Wednesday’s forecast for the Ukrainian capital, Kyiv, is dry weather to start, with showers in the evening. Rain will become steady as Thursday progresses. In terms of politics, the forecast is less certain but trending toward bad. A Russian invasion is predicted and tanks advancing from the Belarus border could reach Kyiv within a few hours. The distance they’ll need to cover is fewer than 50 miles.
According to “informed” speculation in the Western media, a Russian military action probably will be accompanied by a range of tactics to confuse Ukraine’s government and its allies. Assassinations, false flag operations, information warfare — you name it. Add to that list the latest news: that some Russian military units have completed their exercises near the border and are pulling back. It won’t be so much the fog of war than the muddle of war, which will be hard enough to decipher for the participants, never mind most of the rest of us who will be watching from long-range and, we hope, safety.
A key ingredient in the mix will be energy disruption. Within Ukraine, widespread power cuts can be expected, either because of sabotage or caution, pre-empting likely transmission failures. Further afield, in central and Eastern Europe, electricity supplies are very vulnerable. Russian natural gas, which usually accounts for 40 percent of Europe’s gas use, comes via several pipelines but two of the most significant pass through Ukraine. Germany, Poland and Hungary each are more than 50 percent dependent on gas imports from Russia. Austria, Finland and Lithuania are 100 percent dependent.
Shutting off the flow of Russian gas would be an obvious political weapon to test the steadfastness of Europe’s united approach to such Russian aggression. And, in all likelihood, Moscow would claim overriding technical reasons, rather than anything as blatant as breaking a contract.
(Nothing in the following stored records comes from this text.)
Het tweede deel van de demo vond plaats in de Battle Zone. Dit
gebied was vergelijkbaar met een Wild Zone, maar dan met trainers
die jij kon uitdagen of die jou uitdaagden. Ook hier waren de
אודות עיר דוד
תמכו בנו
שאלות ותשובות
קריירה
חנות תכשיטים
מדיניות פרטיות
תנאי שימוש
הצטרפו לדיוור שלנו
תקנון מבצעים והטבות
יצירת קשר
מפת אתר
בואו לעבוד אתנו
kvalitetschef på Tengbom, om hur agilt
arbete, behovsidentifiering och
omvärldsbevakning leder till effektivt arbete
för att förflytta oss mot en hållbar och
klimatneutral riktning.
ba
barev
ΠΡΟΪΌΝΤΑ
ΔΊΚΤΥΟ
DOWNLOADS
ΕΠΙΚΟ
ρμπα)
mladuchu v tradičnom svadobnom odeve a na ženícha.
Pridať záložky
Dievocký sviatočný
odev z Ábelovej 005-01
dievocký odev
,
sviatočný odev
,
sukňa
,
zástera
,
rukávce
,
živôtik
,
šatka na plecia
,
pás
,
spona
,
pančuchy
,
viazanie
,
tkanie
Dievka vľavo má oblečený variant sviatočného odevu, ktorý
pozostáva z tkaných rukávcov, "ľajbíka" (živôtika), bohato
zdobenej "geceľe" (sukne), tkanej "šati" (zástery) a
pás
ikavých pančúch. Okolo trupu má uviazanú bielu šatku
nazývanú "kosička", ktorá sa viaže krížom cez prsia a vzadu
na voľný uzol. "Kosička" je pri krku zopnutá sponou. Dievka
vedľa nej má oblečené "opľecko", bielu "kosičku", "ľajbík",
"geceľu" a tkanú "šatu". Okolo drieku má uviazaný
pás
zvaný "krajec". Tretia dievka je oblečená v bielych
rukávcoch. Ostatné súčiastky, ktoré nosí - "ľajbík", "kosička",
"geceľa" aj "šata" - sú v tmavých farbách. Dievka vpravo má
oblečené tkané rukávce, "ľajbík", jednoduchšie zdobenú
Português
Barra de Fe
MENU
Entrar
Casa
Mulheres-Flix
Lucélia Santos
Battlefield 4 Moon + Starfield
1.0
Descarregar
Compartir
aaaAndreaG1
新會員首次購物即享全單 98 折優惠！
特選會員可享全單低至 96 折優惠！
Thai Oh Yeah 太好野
After all, Russia denies any aggressive intent toward Ukraine and says that there has been no military buildup, or it is only the usual annual spring exercises. “It’s not us; it is the Americans who appear to have offensive intentions,” has been the refrain.
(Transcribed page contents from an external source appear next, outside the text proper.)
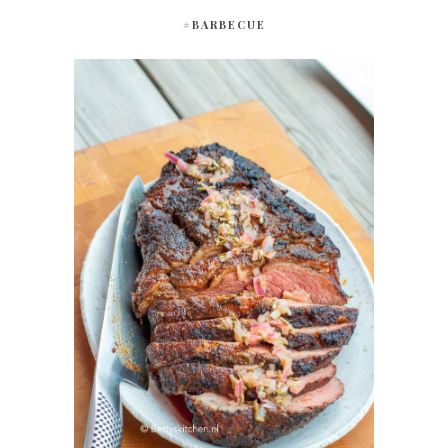
#BARBECUE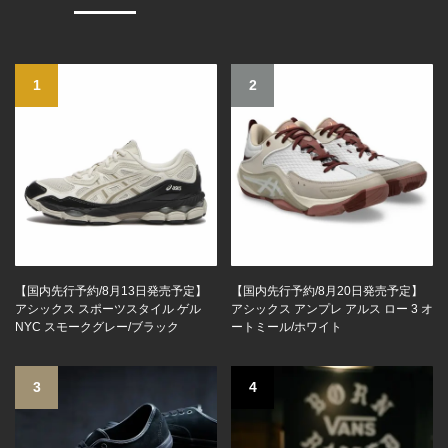
1
2
【国内先行予約/8月13日発売予定】
【国内先行予約/8月20日発売予定】
アシックス スポーツスタイル ゲル
アシックス アンプレ アルス ロー 3 オ
NYC スモークグレー/ブラック
ートミール/ホワイト
3
4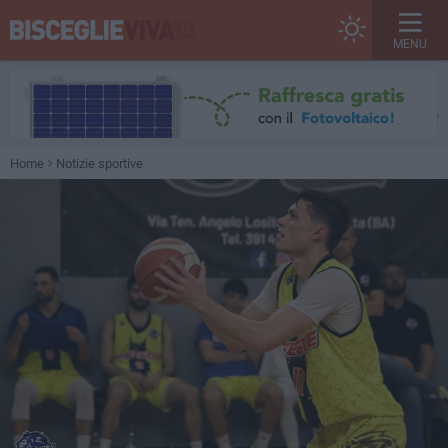
MENU
Home
Notizie sportive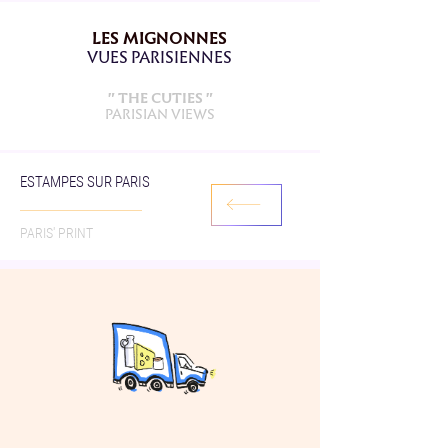
LES MIGNONNES
VUES PARISIENNES
" THE CUTIES "
PARISIAN VIEWS
ESTAMPES SUR PARIS
PARIS' PRINT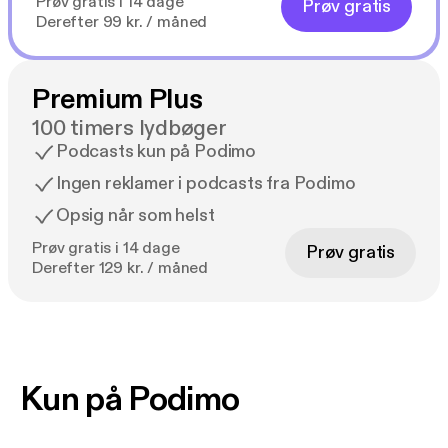
Prøv gratis i 14 dage
Prøv gratis
Derefter 99 kr. / måned
Premium Plus
100 timers lydbøger
Podcasts kun på Podimo
Ingen reklamer i podcasts fra Podimo
Opsig når som helst
Prøv gratis i 14 dage
Prøv gratis
Derefter 129 kr. / måned
Kun på Podimo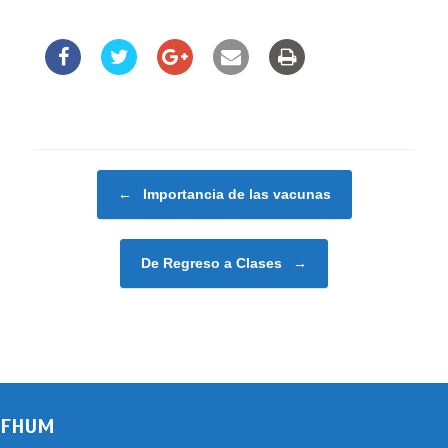
Navegador de artículos
←
Importancia de las vacunas
De Regreso a Clases
→
FHUM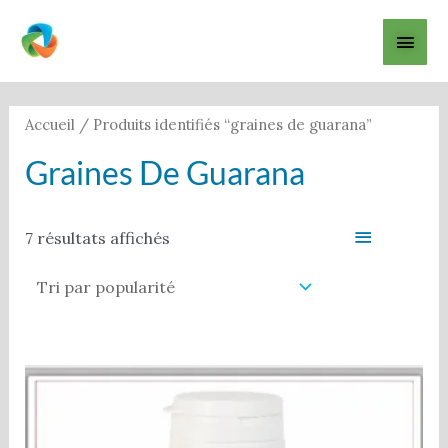
Aller
Men
au
contenu
princ
Trié
par
popularité
Accueil
/ Produits identifiés “graines de guarana”
Graines De Guarana
Filter
7 résultats affichés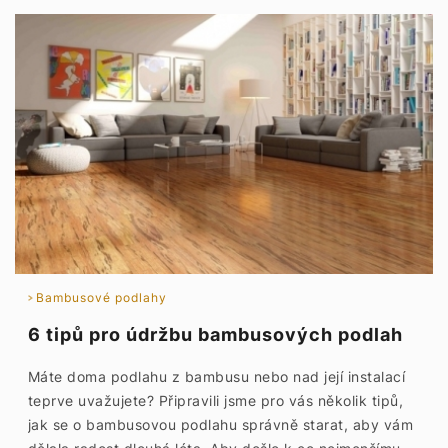
Bambusové podlahy
6 tipů pro údržbu bambusových podlah
Máte doma podlahu z bambusu nebo nad její instalací
teprve uvažujete? Připravili jsme pro vás několik tipů,
jak se o bambusovou podlahu správně starat, aby vám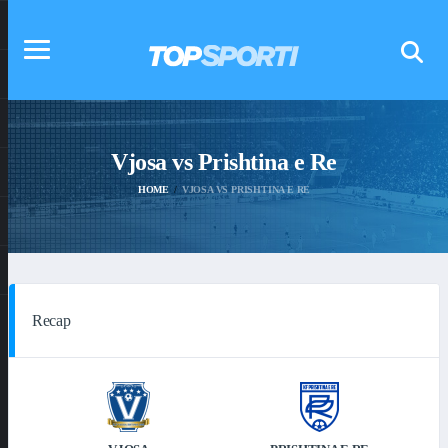
Vjosa vs Prishtina e Re
HOME
VJOSA VS PRISHTINA E RE
Recap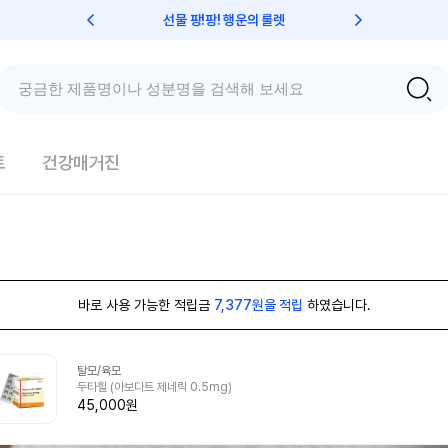
선물 팡!팡! 행운의 룰렛
친구초대 
트
건강매거진
바로 사용 가능한 적립금
7,377원을 적립
하였습니다.
탈모/육모
두타힐 (아보다트 제네릭 0.5mg)
45,000원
The good news is that if the worst-case scenario becomes the reality, yes, there will be energy disruption and even chaos. But the energy arithmetic may be trending in our favor. In today’s Wall Street Journal, energy guru Daniel Yergin writes that American natural gas exports, in the highly-cooled liquefied natural gas (LNG) form, actually exceeded Russian exports to Europe in January. This wasn’t deliberate politics but, rather, because American suppliers spotted a favorable pricing opportunity to turn a profit.
American LNG is an export product. Within the U.S., natural gas flows to customers via pipelines. But the fact that there is surplus natural gas, as well as oil, reflects the production of such fuels from shale. Like so many other things, these days the very term — shale gas — is politically contentious in America, but a dose of cold-war-turning-hot reality may shift public perceptions.
But this is no time to be complacent. There are other moving parts that need to be tweaked. Gulf gas producer Qatar will need to redirect some LNG tanker loads to Europe, for which it wants Washington to use its diplomatic clout with regular customers who will be asked to wait longer for their gas. Oil production, a separate but overlapping source of energy, needs to be ramped up in places that have spare capacity — meaning Saudi Arabia and, to a lesser extent, the United Arab Emirates. They will have to break OPEC agreements, as well as OPEC+ agreements with Russia, but with oil just a short sprint away from the magical $100 per barrel figure, any complaints will sound hollow.
Key to the future is getting Russia President Vladimir Putin to see reason. That could be a major challenge. One wonders whether any of his advisers have counseled him about the impact on his reputation gained by sitting at one end of a very long table from his interlocutor, whether it be President Emmanuel Macron of France or his own foreign minister, Sergey Lavrov. It is taking social distancing to ridiculous levels.
The trouble with predicting the future path of this crisis, as well as its outcome, is that so much depends on different clocks. In the not-so-long term, an energy crunch may be painful but survivable. But in the short term, those tanks could be crawling westward.